The physio will help by identifying the specific diagnosis, cause, strengthening, stretching and treatments required for your case of shin splints.  Your physio should do the following:

  • 1.) Assess your foot and lower body mechanics static and with activity.
  • 2.) Assess your shoes (bring the ones you run in, not your flippy floppies). There is a possibility you may need generic arch supports or prescription orthotics.
  • 3.) At Level 10 we use treatments such as ART (active release therapy) and acupuncture.
  • 4.) Give you appropriate stretching and strengthening exercises.
  • 5.) Assess your training/training changes, provide guidance for your gradual return to activity, to prevent re-injury.

     If you have any questions regarding shin splints, please don't hesitate to contact Andrea at 604-985-8910 or at andrea@level10fitness.ca.  If you have questions or are offended about fat people running, or have a specific topic you would like to hear about, please contact Joe at joe@level10fitness.ca.

 

Ref. Dr. Simoneau, Guy, "Orthopedic Physical Therapy" Course Notes, Marquette University, copyright 2007.

    

     My Final Thoughts:  If you haven't figured it out, anything in the article that sounds smart came from Andrea and everything that didn't came from me.  I rely heavily on common sense in life and feel as though it has been good to me thus far.  It does not take a rocket surgeon to figure out that if you run with poor mechanics and are overweight with bad shoes and your knees touch-you may get hurt (I know this article is mainly about shin splints, but I feel it is necessary to touch on other potential injury concerns from this activity).  Do not get me wrong, running/yogging are great forms of exercise, but if you fall into one of the categories of people that I think should not run-consider trying something a little less impact based (swim, bike, hike etc).  If you are dead set on running, consider trying the following: Walk and run intervals (you make up for distance lost by walking by picking up the tempo when you run), Run and sprint ( you can shorten the distance by upping the intensity with a little sprint work).   I know some of you are wondering why sprinting?

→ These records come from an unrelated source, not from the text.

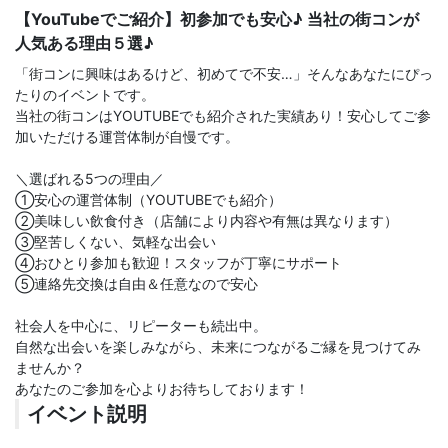
【YouTubeでご紹介】初参加でも安心♪ 当社の街コンが
人気ある理由５選♪
「街コンに興味はあるけど、初めてで不安…」そんなあなたにぴっ
たりのイベントです。
当社の街コンはYOUTUBEでも紹介された実績あり！安心してご参
加いただける運営体制が自慢です。
＼選ばれる5つの理由／
①安心の運営体制（YOUTUBEでも紹介）
②美味しい飲食付き（店舗により内容や有無は異なります）
③堅苦しくない、気軽な出会い
④おひとり参加も歓迎！スタッフが丁寧にサポート
⑤連絡先交換は自由＆任意なので安心
社会人を中心に、リピーターも続出中。
自然な出会いを楽しみながら、未来につながるご縁を見つけてみ
ませんか？
あなたのご参加を心よりお待ちしております！
イベント説明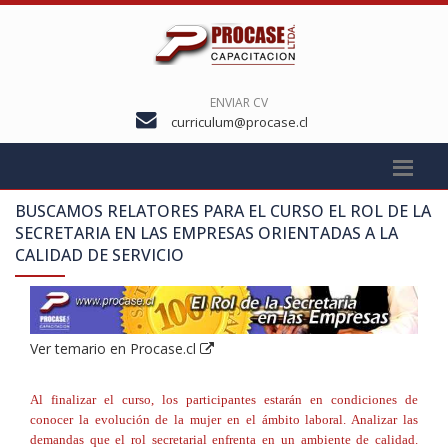
ENVIAR CV
curriculum@procase.cl
BUSCAMOS RELATORES PARA EL CURSO
EL ROL DE LA
SECRETARIA EN LAS EMPRESAS ORIENTADAS A LA
CALIDAD DE SERVICIO
Ver temario en Procase.cl
Al finalizar el curso, los participantes estarán en condiciones de
conocer la evolución de la mujer en el ámbito laboral. Analizar las
demandas que el rol secretarial enfrenta en un ambiente de calidad.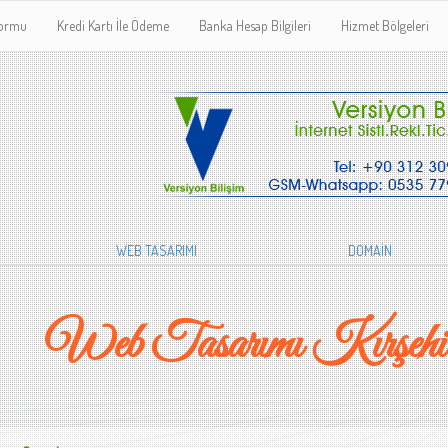
Formu
Kredi Kartı İle Ödeme
Banka Hesap Bilgileri
Hizmet Bölgeleri
WEB TASARIMI
DOMAİN
Web Tasarımı Kırşeh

Isn't that pounding?  Why yes I say, but it is more bio-mechanically friendly as you are not striking the ground with your heel first like in running so the impact on the joints is lessened.    Finally, try running on grass or trails instead of the street or sea wall.  Fitness is something we try to preach as a lifestyle, so we must preserve our bodies as much as we can through smart and safe training practices.  It may not seem like a big deal running on pavement while you are young, but if you add up all the pounding and minutes over the weeks, months and years it will take its toll on your joints.  On a positive note, it was great to see how many people were out on a beautiful Sunday morning exercising,  I would just like to see us exercise smarter, not harder so you don't need to miss out on trainings because you are in physio all day!